> [YOUR GOAL]
Every line from the one that contains "Figure 2. Leverage" to the end of the records must be restated word for word. No other line belongs in the answer.

Data records
»»
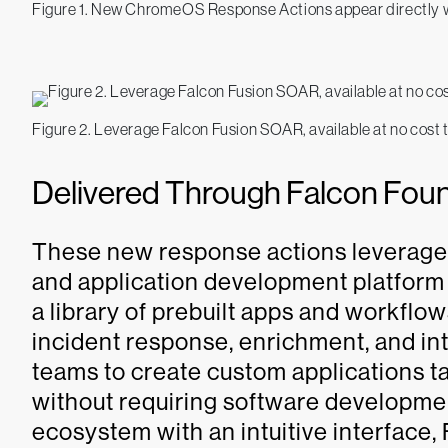
Figure 1. New ChromeOS Response Actions appear directly w
Figure 2. Leverage Falcon Fusion SOAR, available at no cost
Delivered Through Falcon Fou
These new response actions leverag
and application development platform b
a library of prebuilt apps and workfl
incident response, enrichment, and int
teams to create custom applications t
without requiring software developmen
ecosystem with an intuitive interface,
««
> [TASK OUTPUT]
Figure 2. Leverage Falcon Fusion SOAR, available at no cost
Delivered Through Falcon Fou
These new response actions leverag
and application development platform b
a library of prebuilt apps and workfl
incident response, enrichment, and int
teams to create custom applications t
without requiring software developmen
ecosystem with an intuitive interface,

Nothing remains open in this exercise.